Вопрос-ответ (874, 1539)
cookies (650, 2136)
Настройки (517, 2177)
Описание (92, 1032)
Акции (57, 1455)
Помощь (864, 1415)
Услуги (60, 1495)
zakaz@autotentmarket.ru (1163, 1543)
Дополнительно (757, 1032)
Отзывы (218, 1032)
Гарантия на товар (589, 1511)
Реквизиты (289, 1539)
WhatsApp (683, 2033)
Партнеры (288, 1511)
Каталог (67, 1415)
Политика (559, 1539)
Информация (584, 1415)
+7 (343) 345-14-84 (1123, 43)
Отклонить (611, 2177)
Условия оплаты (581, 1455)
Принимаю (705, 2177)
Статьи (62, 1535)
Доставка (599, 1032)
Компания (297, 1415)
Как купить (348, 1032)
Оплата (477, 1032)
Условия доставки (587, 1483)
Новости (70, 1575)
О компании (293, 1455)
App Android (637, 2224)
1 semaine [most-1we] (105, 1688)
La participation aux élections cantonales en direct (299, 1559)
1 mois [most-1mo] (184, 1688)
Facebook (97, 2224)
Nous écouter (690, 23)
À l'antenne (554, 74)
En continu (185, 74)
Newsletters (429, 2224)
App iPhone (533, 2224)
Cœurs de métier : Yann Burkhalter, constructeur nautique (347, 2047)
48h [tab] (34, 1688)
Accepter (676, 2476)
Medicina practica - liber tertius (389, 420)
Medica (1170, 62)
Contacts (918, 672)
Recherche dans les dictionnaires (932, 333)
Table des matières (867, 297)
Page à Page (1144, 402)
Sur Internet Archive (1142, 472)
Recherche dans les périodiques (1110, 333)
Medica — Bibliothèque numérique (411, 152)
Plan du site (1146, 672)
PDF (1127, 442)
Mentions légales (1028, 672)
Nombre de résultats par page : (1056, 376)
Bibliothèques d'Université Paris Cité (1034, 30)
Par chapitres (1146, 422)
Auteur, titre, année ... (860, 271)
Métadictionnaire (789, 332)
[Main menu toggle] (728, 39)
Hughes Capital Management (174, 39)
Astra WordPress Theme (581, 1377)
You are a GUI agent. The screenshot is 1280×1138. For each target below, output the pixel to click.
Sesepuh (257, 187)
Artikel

•••••

Task objective ▸ Taking the listing above as the source, transcribe only the lines starting at the line with "Настройки (517, 2177)" and going through the line with "Nombre de résultats par page : (1056, 376)", unaltered and with both ends included.

Response for this exercise ▸
Настройки (517, 2177)
Описание (92, 1032)
Акции (57, 1455)
Помощь (864, 1415)
Услуги (60, 1495)
zakaz@autotentmarket.ru (1163, 1543)
Дополнительно (757, 1032)
Отзывы (218, 1032)
Гарантия на товар (589, 1511)
Реквизиты (289, 1539)
WhatsApp (683, 2033)
Партнеры (288, 1511)
Каталог (67, 1415)
Политика (559, 1539)
Информация (584, 1415)
+7 (343) 345-14-84 (1123, 43)
Отклонить (611, 2177)
Условия оплаты (581, 1455)
Принимаю (705, 2177)
Статьи (62, 1535)
Доставка (599, 1032)
Компания (297, 1415)
Как купить (348, 1032)
Оплата (477, 1032)
Условия доставки (587, 1483)
Новости (70, 1575)
О компании (293, 1455)
App Android (637, 2224)
1 semaine [most-1we] (105, 1688)
La participation aux élections cantonales en direct (299, 1559)
1 mois [most-1mo] (184, 1688)
Facebook (97, 2224)
Nous écouter (690, 23)
À l'antenne (554, 74)
En continu (185, 74)
Newsletters (429, 2224)
App iPhone (533, 2224)
Cœurs de métier : Yann Burkhalter, constructeur nautique (347, 2047)
48h [tab] (34, 1688)
Accepter (676, 2476)
Medicina practica - liber tertius (389, 420)
Medica (1170, 62)
Contacts (918, 672)
Recherche dans les dictionnaires (932, 333)
Table des matières (867, 297)
Page à Page (1144, 402)
Sur Internet Archive (1142, 472)
Recherche dans les périodiques (1110, 333)
Medica — Bibliothèque numérique (411, 152)
Plan du site (1146, 672)
PDF (1127, 442)
Mentions légales (1028, 672)
Nombre de résultats par page : (1056, 376)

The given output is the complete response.